There’s a great line in “The Usual Suspects”: “The greatest trick the Devil ever played was convincing the world that he didn’t exist”.
Exactly so. Real evil recedes into the background where it quietly corrupts everything it can. I’m not in any way saying the Oscars are evil. Absolutely not. But they play by movie rules — because, of course, the Oscars are a “movie creation”. The greatest trick AMPAS (the Academy of Motion Picture Arts & Sciences) ever pulled off, was convincing the world that they were “AN ACADEMY”.
This is from Wikipedia: “An academy (Attic Greek: Ἀκαδήμεια; Koine Greek Ἀκαδημία) is an institution of secondary education, higher learning, research, or honorary membership. Academia is the worldwide group composed of professors and researchers at institutes of higher learning. The name traces back to Plato‘s school of philosophy, founded approximately 385 BC at Akademia, a sanctuary of Athena, the goddess of wisdom and skill, north of Athens, Greece.”
The only part of that definition that applies to AMPAS is the “honorary membership” part. In no other way is the Academy of Motion Picture Arts & Sciences an “academy”. Yes, yes — they’ve created training and workshops and lots of good things to further the cause of movies and movie-making (as a good marketing agency should). But they are NOT “an academy”.
If we look back at the actual history — at the Academy’s creation — who created it — and why — it’s pretty clear what the Academy’s founders were thinking.
Better yet, read what AMPAS itself says about its own founding…
Louis B. Mayer “…talked about creating an organized group to benefit the film industry”. Nothing wrong with that whatsoever — but the point of the exercise was publicity. Advertising. MARKETING.
At the time, don’t forget, the movie business was a teeny-tiny fraction of what it is today.
If you look at the core question being posed by having an “Academy Awards” — which one of these very different things (which actually defy comparison) is “best”? Best “how”? It’s entirely subjective. So entirely subjective that, if we actually were to stop and really think about it, we’d tell the Academy either to compare apples to apples (moves exactly like each other with movies exactly like each other) or at least admit that it’s asking its members to compare apples with Pontiacs with redwood forests with distant planets.
White, Christian men dominated the film business from its inception (to be fair — there were lots of Jews in the mix but those Jews were inventing a Christian version of America that would, maybe, accept them (hat tip to Neal Gabler’s very, very excellent book An Empire Of Their Own). As white, Christian men did with American politics, they imposed their will upon everyone else. The America they created, they hoped, would self-perpetuate.
Alas, a diverse and diversifying population did not go along to get along. Just as white people like to hear stories where white people are the heroes, so does every other group who aren’t white people. Except their stories almost never got told. That kinda perverted our sense of whose stories DESERVED to get told.

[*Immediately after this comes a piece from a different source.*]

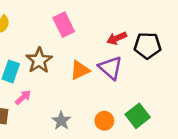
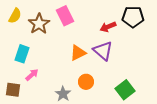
black pentagon: (147, 46) -> (133, 17), moved
brown star: (39, 60) -> (39, 24), moved
orange circle: (104, 121) -> (86, 82), moved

We invented nonsense in our minds about whose stories were interesting to us and whose stories weren’t.
And when we told other peoples’ stories? We told them from OUR point of view — as if getting inside their heads and actually seeing the world through their eyes was too terrifying for us. The only reason no screenplay not written in English hadn’t won a screenwriting award before yesterday (as far as I know — being a long-standing WGA member) is that few if any had ever been submitted.
Similarly, Parasite won for best picture – shocking the shit out of people. Happily so. There’s a good chance Parasite can thank AMPAS’s expanding membership; they’ve been inviting lots more women and minorities to join. Parasite was a very un-traditional choice.
For an Academy that isn’t actually an academy, that is.
Last night — because Republicans can’t help being pigs — even when it really doesn’t matter — a RW-er named Jon Miller tweeted this: “A man named Bong Joon Ho wins #Oscar for best original screenplay over Once Upon a Time in Hollywood and 1917. Acceptance speech was: “GREAT HONOR. THANK YOU.” Then he proceeds to give the rest of his speech in Korean. These people are the destruction of America.”
“The destruction of America” — that’s what this fool wrote — about a movie script winning a prize from the organization that flaks movies & movie scripts.